Latest Plame Absurdities

Read the link for Jacob Weisberg's absurd argument on the Plame case. He joins Richard Cohen and others in the growing right-wing push back against the Plame investigation. It is curious to note that only now, as indictments are apparently in the works, do these folks discover that there is something wrong with the Fitzgerald investigation of the Plame affair. And what is the reasoning they give. Weisberg argues that it is ridiculous to believe that Rove and company could have done the deed because
anyone who worked for Bush and talked to reporters about Plame namely Rove or Scooter Libby, the vice president's chief of staff knew she was undercover. And as nasty as they might be, it's not really thinkable that they would have known. You need a pretty low opinion of people in the White House to imagine they would knowingly foster the possible assassination of CIA assets in other countries for the sake of retaliation against someone who wrote an op-ed they didn't like in the New York Times.

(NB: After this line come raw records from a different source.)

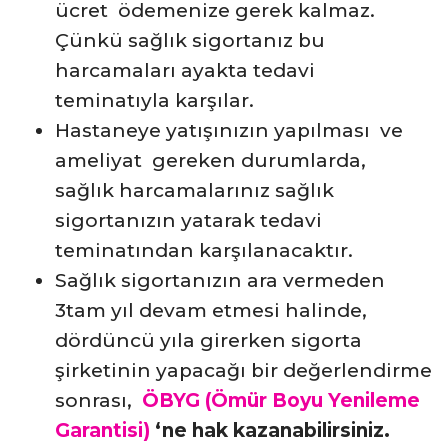
ücret ödemenize gerek kalmaz.
Çünkü sağlık sigortanız bu
harcamaları ayakta tedavi
teminatıyla karşılar.
Hastaneye yatışınızın yapılması ve
ameliyat gereken durumlarda,
sağlık harcamalarınız sağlık
sigortanızın yatarak tedavi
teminatından karşılanacaktır.
Sağlık sigortanızın ara vermeden
3tam yıl devam etmesi halinde,
dördüncü yıla girerken sigorta
şirketinin yapacağı bir değerlendirme
sonrası,
ÖBYG (Ömür Boyu Yenileme
Garantisi)
‘ne hak kazanabilirsiniz.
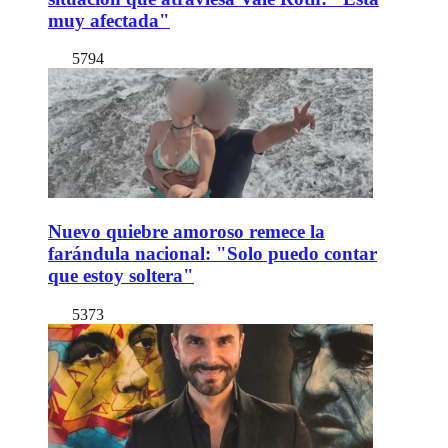
muy afectada"
5794
Nuevo quiebre amoroso remece la
farándula nacional: "Solo puedo contar
que estoy soltera"
5373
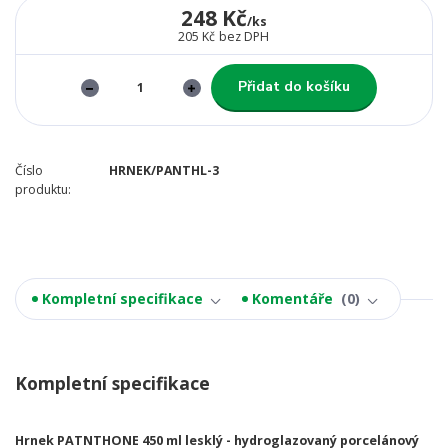
248 Kč
/
ks
205 Kč
bez DPH
Přidat do košíku
Číslo
HRNEK/PANTHL-3
produktu:
Kompletní specifikace
Komentáře
0
Kompletní specifikace
Hrnek PATNTHONE 450 ml lesklý - hydroglazovaný porcelánový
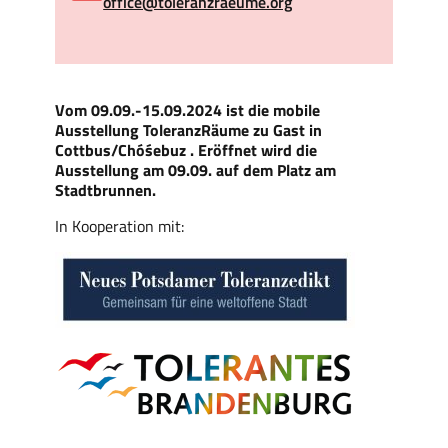
office@toleranzraeume.org
Vom 09.09.-15.09.2024 ist die mobile
Ausstellung ToleranzRäume zu Gast in
Cottbus/Chóśebuz
. Eröffnet wird die
Ausstellung am 09.09. auf dem Platz am
Stadtbrunnen.
In Kooperation mit:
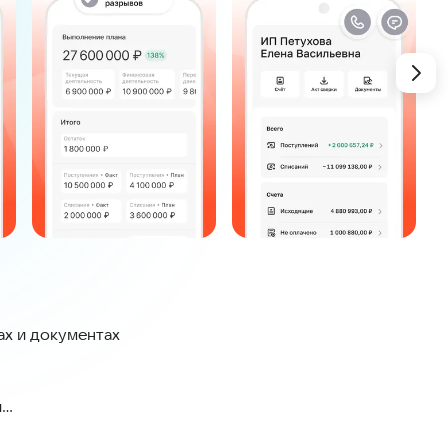
ах и документах
й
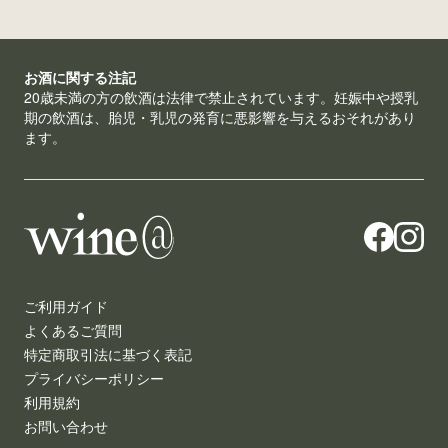
お酒に関する注記
20歳未満の方の飲酒は法律で禁止されています。妊娠中や授乳
期の飲酒は、胎児・乳児の発育に悪影響を与えるおそれがあり
ます。
ご利用ガイド
よくあるご質問
特定商取引法に基づく表記
プライバシーポリシー
利用規約
お問い合わせ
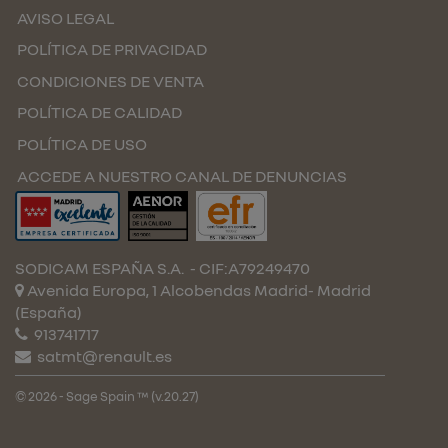
AVISO LEGAL
POLÍTICA DE PRIVACIDAD
CONDICIONES DE VENTA
POLÍTICA DE CALIDAD
POLÍTICA DE USO
ACCEDE A NUESTRO CANAL DE DENUNCIAS
SODICAM ESPAÑA S.A.
- CIF:A79249470
Avenida Europa, 1 Alcobendas
Madrid-
Madrid
(España)
913741717
satmt@renault.es
© 2026 - Sage Spain ™ (v.20.27)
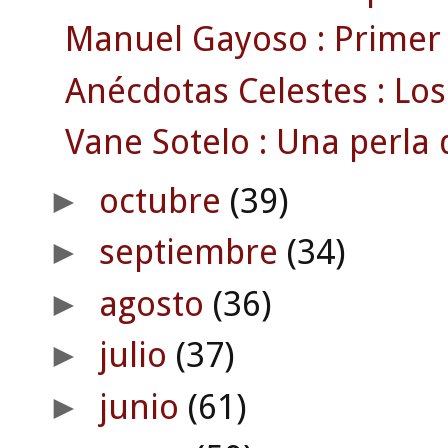
Manuel Gayoso : Primer t
Anécdotas Celestes : Lo
Vane Sotelo : Una perla di
octubre
(39)
►
septiembre
(34)
►
agosto
(36)
►
julio
(37)
►
junio
(61)
►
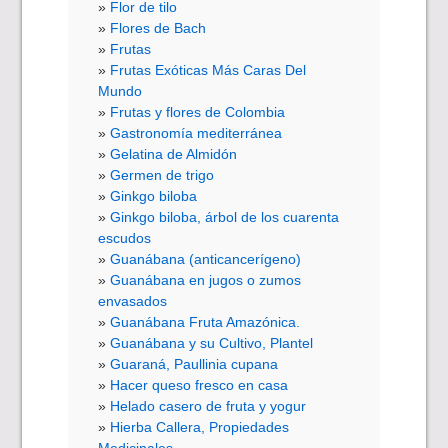
Flor de tilo
Flores de Bach
Frutas
Frutas Exóticas Más Caras Del
Mundo
Frutas y flores de Colombia
Gastronomía mediterránea
Gelatina de Almidón
Germen de trigo
Ginkgo biloba
Ginkgo biloba, árbol de los cuarenta
escudos
Guanábana (anticancerígeno)
Guanábana en jugos o zumos
envasados
Guanábana Fruta Amazónica.
Guanábana y su Cultivo, Plantel
Guaraná, Paullinia cupana
Hacer queso fresco en casa
Helado casero de fruta y yogur
Hierba Callera, Propiedades
Medicinales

So according to Weisberg reasoning it is unreasonable to believe that any of these people would have knowingly revealed Valerie Plame's name because of the horrible damage that it could do to US national security. But at the same time he argues that the only law that could have been broken was "a flawed piece of legislation called the Intelligence Identities Protection Act." which "As Jack Shafer has written, this 1982 law is almost impossible to break ...". Excuse me, but isn't it just a tad odd that these acts which would be so damaging to US national security are illegal only under a law which is impossible to break. That prior to 1982 there was nothing on the books to make it illegal, for anyone, to reveal the name of a covert CIA agent.

Let me offer a slightly different perspective. When Robert Novak published his July 2003 editorial revealing that Valerie Plame worked undercover for the CIA we immediately had substantial evidence that someone had committed a crime. While it might be possible to reveal the name of an undercover CIA agent without committing a crime, in general doing so involves someone acting illegally. Patrick Fitzgerald was then empowered to investigate the matter and to determine what crimes were committed and by whom. He is doing that job.